En ce qui concerne les industries chimiques, le Japon a renforcé ses anciennes fabrications et il en a fondé de nouvelles, au détriment de l’Europe[5]. Ses poteries et ses articles de porcelaine prennent la place des marchandises allemandes ; il exporte du verre à vitre alors qu’il en importait avant la guerre ; il a plus que doublé ses expéditions d’allumettes et il a introduit sa bière, son acide sulfurique, son savon sur de nouveaux marchés. Certains produits qu’il achetait entièrement à l’étranger sont maintenant fabriques en quantités suffisantes pour permettre une exportation : ainsi le chlorure de potassium, le celluloïd, l’acide nitrique, le carbonate de chaux, le chlorate de potasse, le phosphore. Comme l’industrie textile souffrait gravement du manque des teintures artificielles jadis fournies par l’Allemagne, l’État encouragea et subventionna la fabrication des matières tinctoriales ; une grande société, fondée à Osaka en 1916, produit maintenant des couleurs d’aniline ; une autre fabrique du phénol et de la glycérine, une autre des produits pharmaceutiques. Une compagnie se crée pour le travail du caoutchouc ; elle recevra la matière première des plantations que les Nippons ont acquises dans la Malaisie. Toutes ces créations, issues de la nécessité, n’ont certes pas le même avenir ; elles ne résisteront pas également au retour de la paix ; mais celles qui survivront donneront des armes au Japon pour défendre son indépendance économique et poursuivre son offensive commerciale.

Beaucoup d’autres établissements industriels ont fait brillante fortune[6]. L’exportation du papier a grandi sept fois de 1913 à 1917. Le travail du cuir s’est tellement développé que le Japon vend des chaussures non seulement en Chine, mais encore dans les Établissements des Détroits, dans l’Amérique du Sud et même en Australie.
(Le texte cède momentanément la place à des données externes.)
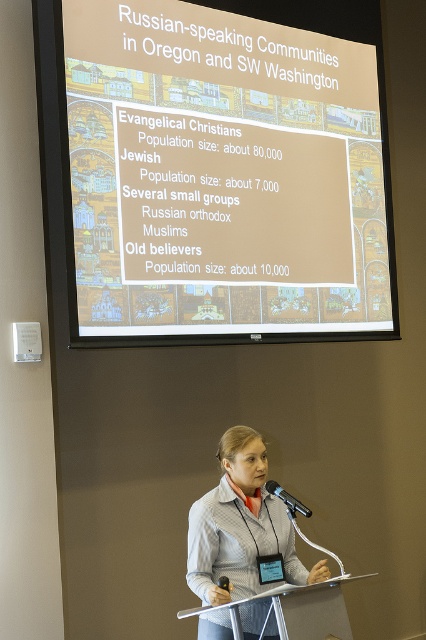 Question: From the image, what is the correct spatial relationship of gray fabric jacket at center in relation to black metallic microphone at center?

Choices:
 (A) above
 (B) below

Answer: (B)

Question: Observing the image, what is the correct spatial positioning of white matte projection screen at upper center in reference to silver metallic podium at center?

Choices:
 (A) right
 (B) left

Answer: (A)

Question: Estimate the real-world distances between objects in this image. Which object is farther from the gray fabric jacket at center?

Choices:
 (A) white matte projection screen at upper center
 (B) black metallic microphone at center
 (C) silver metallic podium at center

Answer: (A)

Question: Can you confirm if gray fabric jacket at center is positioned to the right of silver metallic podium at center?

Choices:
 (A) yes
 (B) no

Answer: (B)

Question: Which point is farther to the camera?

Choices:
 (A) (209, 592)
 (B) (276, 621)
 (C) (276, 493)

Answer: (C)

Question: Which point is farther to the camera?

Choices:
 (A) white matte projection screen at upper center
 (B) black metallic microphone at center

Answer: (A) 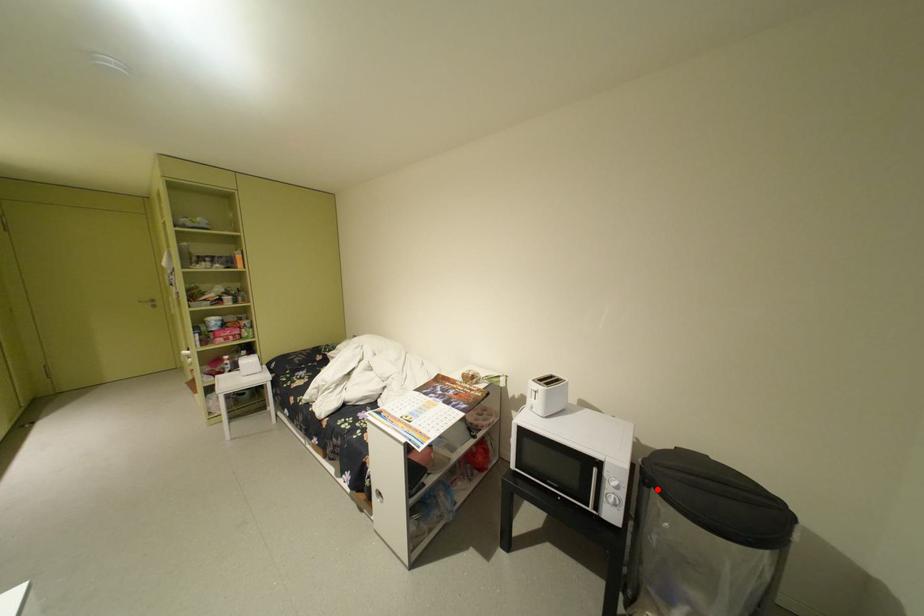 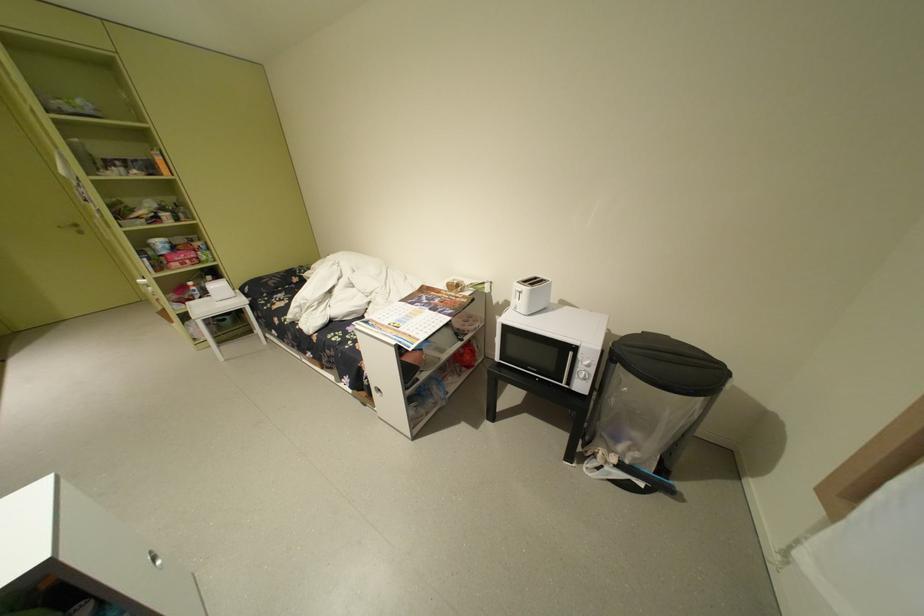 Find the pixel in the second image that matches the highlighted location in the first image.

(624, 365) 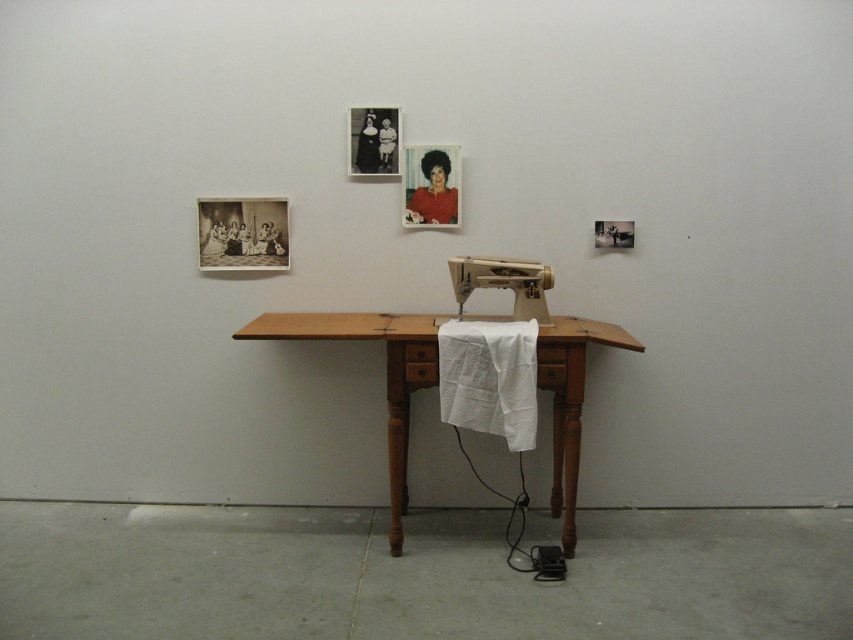 Does white plastic sewing machine at center have a larger size compared to black matte photo frame at upper center?

Correct, white plastic sewing machine at center is larger in size than black matte photo frame at upper center.

Does white plastic sewing machine at center have a greater width compared to black matte photo frame at upper center?

Indeed, white plastic sewing machine at center has a greater width compared to black matte photo frame at upper center.

Between point (477, 260) and point (380, 170), which one is positioned behind?

The point (380, 170) is behind.

You are a GUI agent. You are given a task and a screenshot of the screen. Output one action in this format:
    pyautogui.click(x=<x>, y=<y>)
    Task: Click on the white plastic sewing machine at center
    
    Given the screenshot: What is the action you would take?
    pyautogui.click(x=503, y=282)

Is point (482, 355) positioned behind point (379, 156)?

No, (482, 355) is in front of (379, 156).

You are a GUI agent. You are given a task and a screenshot of the screen. Output one action in this format:
    pyautogui.click(x=<x>, y=<y>)
    Task: Click on the white cotton cloth at center
    
    Given the screenshot: What is the action you would take?
    pyautogui.click(x=489, y=378)

Identify the location of white cotton cloth at center. (489, 378).

Is wooden sewing machine at center above black matte photo frame at upper center?

No, wooden sewing machine at center is not above black matte photo frame at upper center.

What do you see at coordinates (386, 374) in the screenshot? I see `wooden sewing machine at center` at bounding box center [386, 374].

I want to click on wooden sewing machine at center, so click(x=386, y=374). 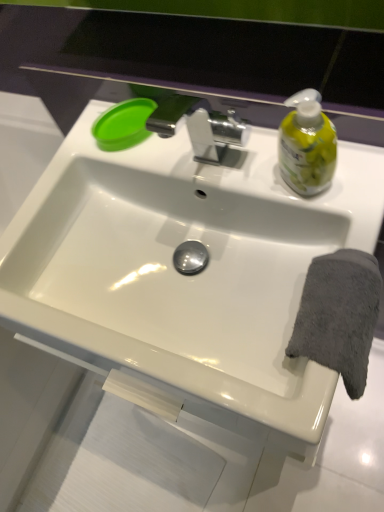 Identify the location of space that is in front of green plastic lid at upper left. tap(174, 158). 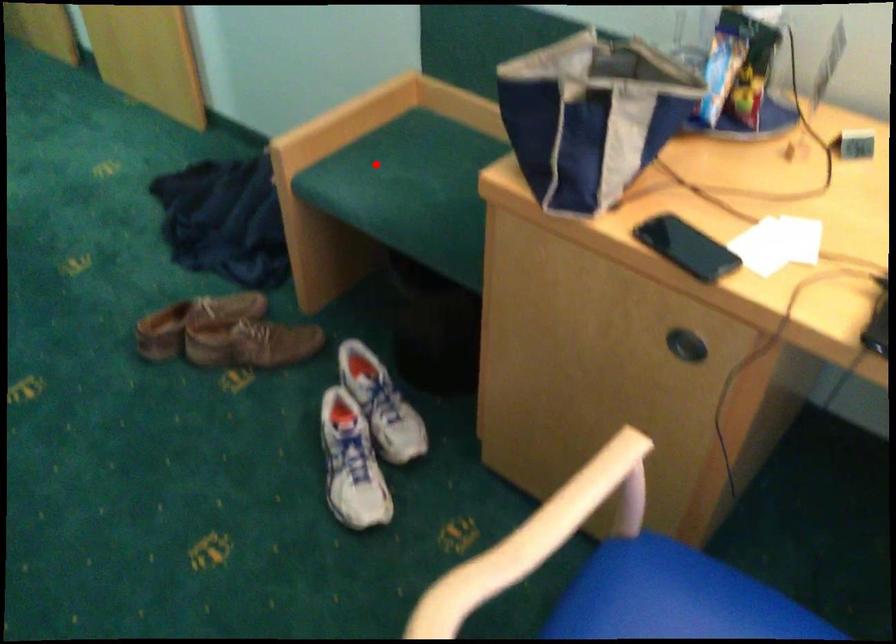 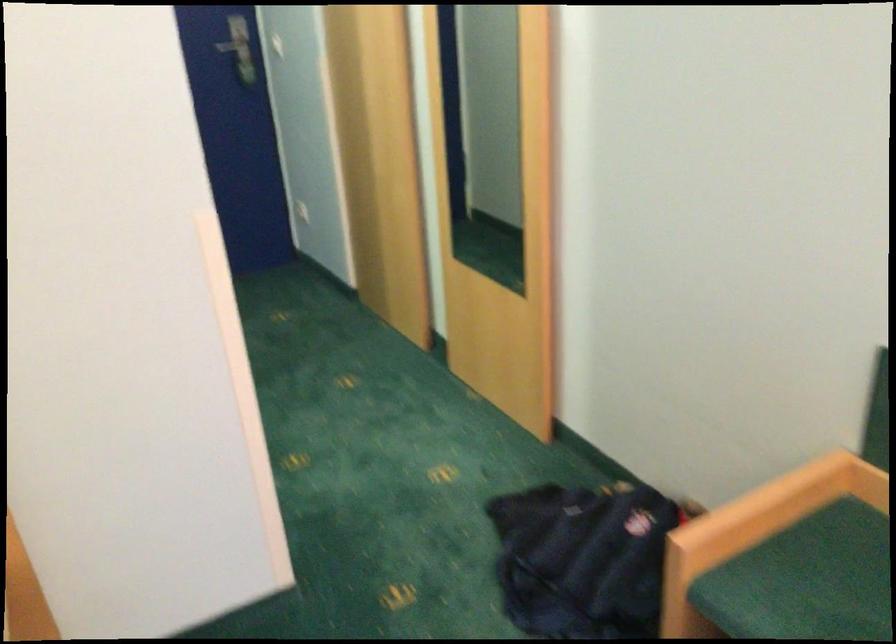 Question: I am providing you with two images of the same scene from different viewpoints. A red point is marked on the first image. Is the red point's position out of view in image 2?

Choices:
 (A) Yes
 (B) No

Answer: (B) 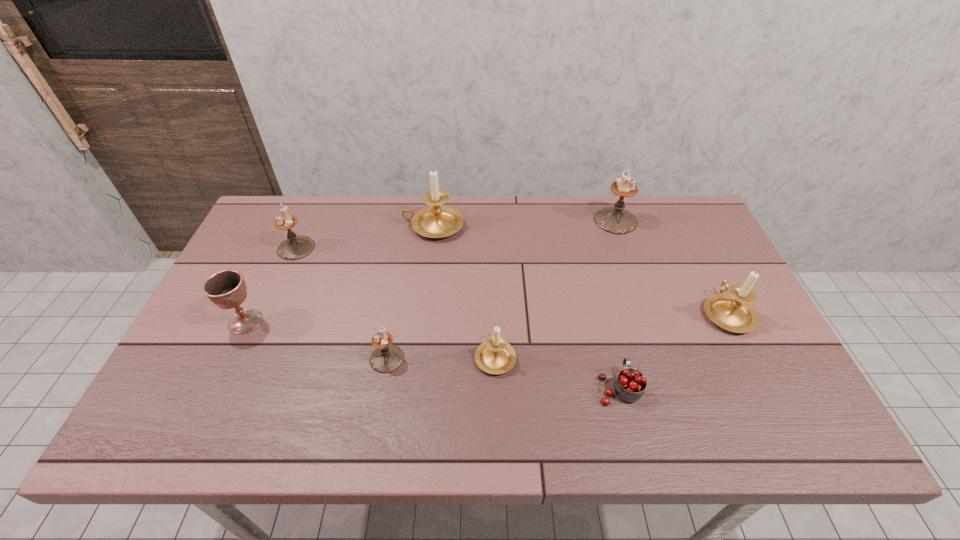 In order to click on vacant space situated 0.400m on the handle side of the red cherry in this screenshot , I will do `click(587, 255)`.

At what (x,y) coordinates should I click in order to perform the action: click on object positioned at the near edge. Please return your answer as a coordinate pair (x, y). Looking at the image, I should click on (630, 384).

This screenshot has height=540, width=960. I want to click on candle holder that is at the left edge, so click(295, 247).

You are a GUI agent. You are given a task and a screenshot of the screen. Output one action in this format:
    pyautogui.click(x=<x>, y=<y>)
    Task: Click on the chalice present at the left edge
    This screenshot has height=540, width=960.
    Given the screenshot: What is the action you would take?
    pyautogui.click(x=227, y=289)

You are a GUI agent. You are given a task and a screenshot of the screen. Output one action in this format:
    pyautogui.click(x=<x>, y=<y>)
    Task: Click on the object located at the right edge
    
    Given the screenshot: What is the action you would take?
    pyautogui.click(x=732, y=312)

The width and height of the screenshot is (960, 540). I want to click on object that is at the far left corner, so click(x=295, y=247).

In the image, there is a desktop. Where is `free region at the far edge`? free region at the far edge is located at coordinates (470, 233).

Locate an element on the screen. free space at the near edge is located at coordinates (453, 418).

The height and width of the screenshot is (540, 960). I want to click on vacant area at the left edge of the desktop, so click(181, 363).

At what (x,y) coordinates should I click in order to perform the action: click on free space at the right edge. Please return your answer as a coordinate pair (x, y). This screenshot has width=960, height=540. Looking at the image, I should click on (732, 356).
Au bout de deux années de guerre, les jouets japonais avaient pris sur le marché international la place des jouets allemands ; en 1917, il s’en vendait pour plus de vingt millions de francs (au lieu de six millions et demi en 1914) à des clients dispersés aux quatre coins du monde : Angleterre, États-Unis, Australie, Inde, Chine ; ces jouets, en porcelaine, en bois, en coton, en caoutchouc, en métal, en celluloïd, sont élégants et ingénieux ; les fabricants allemands et français les rencontrent désormais devant eux sur leurs marchés d’avant-guerre. L’industrie japonaise des conserves de poisson progresse aux dépens des industries britannique et française ; de 1913 à 1917, elle double son chiffre d’exportation ; les conserves de saumon de la mer d’Okhotsk et du Kamtchatka prennent place sur les grands marchés à côté des conserves de l’Alaska, de la Colombie britannique et du Washington ; les conserves de crabes pêchés à Sakhaline viennent aux États-Unis, en Angleterre et en France remplacer les conserves de homards ; aux sardines françaises certains acheteurs préfèrent déjà les conserves de poissons à l’huile faites au Japon. Les sucres japonais de Formose, de Kagosima et d’Ogasawara supplantent sur le marché chinois les sucres de Hong-Kong ; un syndicat japonais possède plusieurs sucreries à Java. Hong-Kong, qui depuis longtemps importait des farines américaines, reçoit maintenant des farines japonaises faites avec des blés de Mandchourie et transportées par des caboteurs japonais. Un peu partout et principalement en Extrême-Orient, le Japon recueille ainsi les commandes que ses concurrents ont dû, par le fait de la guerre, laisser en souffrance.

Mais c’est dans l’industrie cotonnière[7] que le Japon a fait ses plus précieuses conquêtes ; ses progrès y menacent nettement la vieille suprématie de la Grande-Bretagne. Avec le développement de la marine marchande japonaise, on peut dire que le fait le plus décisif de l’évolution économique de l’Extrême-Orient paraît être la mainmise du Japon sur le commerce des cotonnades. Par les faibles salaires qu’il paie encore à ses ouvriers, par la proximité des marchés qu’il dessert et surtout de la Chine, par la connaissance des langues et des coutumes locales qu’il doit à une antique communauté de civilisation, le Japon devient en ces pays d’Extrême-Orient le dangereux rival du Lancashire. Il ne produit pas de coton ; comme le fer, cette matière première lui vient presque toute de l’étranger : en 1917, il en reçut 204 300 000 de yen de l’Inde, 84 000 000 des États-Unis, 30 500 000 de Chine, 10 800 000 d’Égypte. Aussi cherche-t-il, pour ce produit qui est l’élément de sa plus grande richesse industrielle, à s’assurer de ressources moins éloignées et plus personnelles ; ses capitaux s’emploient à étendre la culture du coton en Chine ; des essais heureux ont montré que certains cantons du Japon, dans les départements de Tohori et de Tochigi s’y montraient propres. Une variété de coton américaine, introduite en Corée, donne de bonnes récoltes ; la production s’accroît chaque année ; de 1915 à 1917, l’exportation a grandi de 260 pour 100. Ces efforts pour posséder des terres à coton s’expliquent par l’ampleur du rôle que la manufacture et le commerce des cotonnades jouent dans l’économie japonaise.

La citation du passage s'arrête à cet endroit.